» INPUT DATA:

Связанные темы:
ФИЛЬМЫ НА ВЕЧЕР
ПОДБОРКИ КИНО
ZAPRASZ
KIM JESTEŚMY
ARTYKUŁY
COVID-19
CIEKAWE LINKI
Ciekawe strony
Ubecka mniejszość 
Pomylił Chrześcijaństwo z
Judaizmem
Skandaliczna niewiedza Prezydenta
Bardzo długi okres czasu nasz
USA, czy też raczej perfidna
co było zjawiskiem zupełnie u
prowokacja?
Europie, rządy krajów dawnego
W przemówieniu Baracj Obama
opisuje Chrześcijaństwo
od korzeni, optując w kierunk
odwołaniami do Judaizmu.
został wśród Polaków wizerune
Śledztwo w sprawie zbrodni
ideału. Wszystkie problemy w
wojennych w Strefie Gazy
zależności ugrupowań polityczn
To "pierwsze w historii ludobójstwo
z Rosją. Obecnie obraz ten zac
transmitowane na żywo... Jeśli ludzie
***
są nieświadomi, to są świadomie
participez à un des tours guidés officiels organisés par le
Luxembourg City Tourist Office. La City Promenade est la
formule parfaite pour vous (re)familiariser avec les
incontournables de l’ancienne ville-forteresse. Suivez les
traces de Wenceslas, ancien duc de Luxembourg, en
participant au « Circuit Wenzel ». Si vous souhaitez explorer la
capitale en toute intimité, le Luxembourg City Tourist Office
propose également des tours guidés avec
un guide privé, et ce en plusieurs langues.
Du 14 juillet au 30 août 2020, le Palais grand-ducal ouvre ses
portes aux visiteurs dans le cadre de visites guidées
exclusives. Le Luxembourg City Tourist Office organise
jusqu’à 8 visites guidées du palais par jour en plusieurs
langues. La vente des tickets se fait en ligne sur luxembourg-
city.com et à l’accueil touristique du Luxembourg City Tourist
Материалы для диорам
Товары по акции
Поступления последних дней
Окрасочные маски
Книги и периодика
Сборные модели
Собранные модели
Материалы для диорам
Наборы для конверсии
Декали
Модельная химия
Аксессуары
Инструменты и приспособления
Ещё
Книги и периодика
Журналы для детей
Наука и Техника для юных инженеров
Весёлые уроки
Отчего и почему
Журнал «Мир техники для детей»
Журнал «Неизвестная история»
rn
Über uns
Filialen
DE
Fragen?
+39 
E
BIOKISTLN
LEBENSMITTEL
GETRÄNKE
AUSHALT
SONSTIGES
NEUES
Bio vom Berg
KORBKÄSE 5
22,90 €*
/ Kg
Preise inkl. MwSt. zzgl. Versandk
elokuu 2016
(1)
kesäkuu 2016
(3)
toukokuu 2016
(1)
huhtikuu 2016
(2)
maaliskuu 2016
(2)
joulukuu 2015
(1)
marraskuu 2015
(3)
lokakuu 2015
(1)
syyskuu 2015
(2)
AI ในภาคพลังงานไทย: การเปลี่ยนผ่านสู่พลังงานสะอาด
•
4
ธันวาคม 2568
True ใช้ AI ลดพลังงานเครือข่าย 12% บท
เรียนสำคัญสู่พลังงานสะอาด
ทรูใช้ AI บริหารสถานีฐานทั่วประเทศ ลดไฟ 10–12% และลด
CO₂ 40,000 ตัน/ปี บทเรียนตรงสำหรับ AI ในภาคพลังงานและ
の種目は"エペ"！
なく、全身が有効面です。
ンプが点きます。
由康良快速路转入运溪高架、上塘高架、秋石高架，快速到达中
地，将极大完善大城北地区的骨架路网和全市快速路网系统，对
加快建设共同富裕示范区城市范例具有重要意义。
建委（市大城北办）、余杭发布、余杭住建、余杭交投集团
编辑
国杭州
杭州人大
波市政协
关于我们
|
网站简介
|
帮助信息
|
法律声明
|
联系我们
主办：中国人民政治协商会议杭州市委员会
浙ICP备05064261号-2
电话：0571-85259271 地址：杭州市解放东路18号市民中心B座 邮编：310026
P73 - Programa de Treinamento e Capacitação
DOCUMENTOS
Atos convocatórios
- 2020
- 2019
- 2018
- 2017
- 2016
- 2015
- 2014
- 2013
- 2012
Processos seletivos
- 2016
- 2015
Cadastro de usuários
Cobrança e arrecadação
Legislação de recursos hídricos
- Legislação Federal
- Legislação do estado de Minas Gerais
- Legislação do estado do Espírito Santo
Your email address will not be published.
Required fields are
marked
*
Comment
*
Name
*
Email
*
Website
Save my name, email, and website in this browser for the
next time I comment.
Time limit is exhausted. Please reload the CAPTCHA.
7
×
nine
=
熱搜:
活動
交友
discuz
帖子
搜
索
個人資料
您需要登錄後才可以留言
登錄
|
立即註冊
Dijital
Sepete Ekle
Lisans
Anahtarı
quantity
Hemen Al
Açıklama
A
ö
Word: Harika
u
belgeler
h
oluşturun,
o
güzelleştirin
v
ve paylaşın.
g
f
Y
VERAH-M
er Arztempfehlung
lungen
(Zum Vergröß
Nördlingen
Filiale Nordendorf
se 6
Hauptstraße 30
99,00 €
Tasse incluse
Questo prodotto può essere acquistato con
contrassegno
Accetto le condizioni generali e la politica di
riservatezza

» WHAT YOU HAVE TO DO: Keep both end lines and retype everything in the records above from the line containing "Bio vom Berg" through the line containing "เรียนสำคัญสู่พลังงานสะอาด", exactly, with nothing else.

» SOLUTION:
Bio vom Berg
KORBKÄSE 5
22,90 €*
/ Kg
Preise inkl. MwSt. zzgl. Versandk
elokuu 2016
(1)
kesäkuu 2016
(3)
toukokuu 2016
(1)
huhtikuu 2016
(2)
maaliskuu 2016
(2)
joulukuu 2015
(1)
marraskuu 2015
(3)
lokakuu 2015
(1)
syyskuu 2015
(2)
AI ในภาคพลังงานไทย: การเปลี่ยนผ่านสู่พลังงานสะอาด
•
4
ธันวาคม 2568
True ใช้ AI ลดพลังงานเครือข่าย 12% บท
เรียนสำคัญสู่พลังงานสะอาด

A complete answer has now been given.